Given entries:
※ ※ ※

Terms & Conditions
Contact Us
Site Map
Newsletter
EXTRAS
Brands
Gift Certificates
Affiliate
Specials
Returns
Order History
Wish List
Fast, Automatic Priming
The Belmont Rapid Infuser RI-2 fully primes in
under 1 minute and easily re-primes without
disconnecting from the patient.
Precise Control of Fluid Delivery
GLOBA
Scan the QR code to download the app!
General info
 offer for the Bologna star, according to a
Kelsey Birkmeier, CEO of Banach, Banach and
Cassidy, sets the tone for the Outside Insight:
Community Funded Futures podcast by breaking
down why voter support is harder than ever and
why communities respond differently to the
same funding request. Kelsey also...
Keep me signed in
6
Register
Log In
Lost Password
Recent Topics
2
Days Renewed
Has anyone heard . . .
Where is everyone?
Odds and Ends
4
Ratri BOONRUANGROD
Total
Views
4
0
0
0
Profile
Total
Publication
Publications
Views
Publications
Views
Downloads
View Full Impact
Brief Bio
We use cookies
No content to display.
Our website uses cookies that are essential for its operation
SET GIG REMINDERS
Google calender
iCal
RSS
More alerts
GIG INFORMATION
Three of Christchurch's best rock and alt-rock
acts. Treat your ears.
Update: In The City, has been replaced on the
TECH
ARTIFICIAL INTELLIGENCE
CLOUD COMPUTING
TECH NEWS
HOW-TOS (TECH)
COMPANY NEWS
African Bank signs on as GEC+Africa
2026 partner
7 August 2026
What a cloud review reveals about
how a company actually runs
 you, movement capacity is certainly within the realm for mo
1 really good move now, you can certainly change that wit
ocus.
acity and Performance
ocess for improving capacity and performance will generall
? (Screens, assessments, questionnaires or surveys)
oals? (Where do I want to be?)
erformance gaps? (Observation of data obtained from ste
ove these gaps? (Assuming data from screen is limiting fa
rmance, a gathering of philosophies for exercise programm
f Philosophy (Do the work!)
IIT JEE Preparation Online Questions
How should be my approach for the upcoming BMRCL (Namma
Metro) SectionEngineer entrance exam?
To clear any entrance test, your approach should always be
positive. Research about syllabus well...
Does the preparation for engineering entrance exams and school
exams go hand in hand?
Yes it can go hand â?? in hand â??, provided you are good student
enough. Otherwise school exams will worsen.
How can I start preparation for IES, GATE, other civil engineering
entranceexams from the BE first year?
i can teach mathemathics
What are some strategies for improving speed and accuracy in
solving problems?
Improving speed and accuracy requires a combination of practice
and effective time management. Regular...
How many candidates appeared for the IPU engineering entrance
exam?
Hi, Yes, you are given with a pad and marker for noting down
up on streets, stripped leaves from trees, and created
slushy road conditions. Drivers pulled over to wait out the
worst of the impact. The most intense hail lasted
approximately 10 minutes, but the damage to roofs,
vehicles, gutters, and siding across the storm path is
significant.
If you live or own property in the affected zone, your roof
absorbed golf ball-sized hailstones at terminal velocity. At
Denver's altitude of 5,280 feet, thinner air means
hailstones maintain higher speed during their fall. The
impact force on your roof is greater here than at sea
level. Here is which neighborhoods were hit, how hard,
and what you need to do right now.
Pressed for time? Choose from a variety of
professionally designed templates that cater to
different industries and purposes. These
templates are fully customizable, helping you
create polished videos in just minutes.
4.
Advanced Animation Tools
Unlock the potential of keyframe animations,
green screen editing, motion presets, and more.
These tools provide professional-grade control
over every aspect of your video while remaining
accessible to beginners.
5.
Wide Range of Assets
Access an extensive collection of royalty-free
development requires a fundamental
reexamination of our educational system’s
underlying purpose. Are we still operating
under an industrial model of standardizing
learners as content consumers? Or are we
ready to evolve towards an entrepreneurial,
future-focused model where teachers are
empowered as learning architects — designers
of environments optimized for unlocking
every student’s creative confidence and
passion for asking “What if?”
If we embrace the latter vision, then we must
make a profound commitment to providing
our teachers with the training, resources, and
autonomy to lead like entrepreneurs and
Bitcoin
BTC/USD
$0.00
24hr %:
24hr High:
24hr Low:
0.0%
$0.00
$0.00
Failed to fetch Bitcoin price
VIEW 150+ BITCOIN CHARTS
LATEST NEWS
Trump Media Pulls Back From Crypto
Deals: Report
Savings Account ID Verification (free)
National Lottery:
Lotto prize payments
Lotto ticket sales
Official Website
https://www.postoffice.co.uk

※ ※ ※

Problem: Return the entries exactly through the "General info" line.

Response area:
Terms & Conditions
Contact Us
Site Map
Newsletter
EXTRAS
Brands
Gift Certificates
Affiliate
Specials
Returns
Order History
Wish List
Fast, Automatic Priming
The Belmont Rapid Infuser RI-2 fully primes in
under 1 minute and easily re-primes without
disconnecting from the patient.
Precise Control of Fluid Delivery
GLOBA
Scan the QR code to download the app!
General info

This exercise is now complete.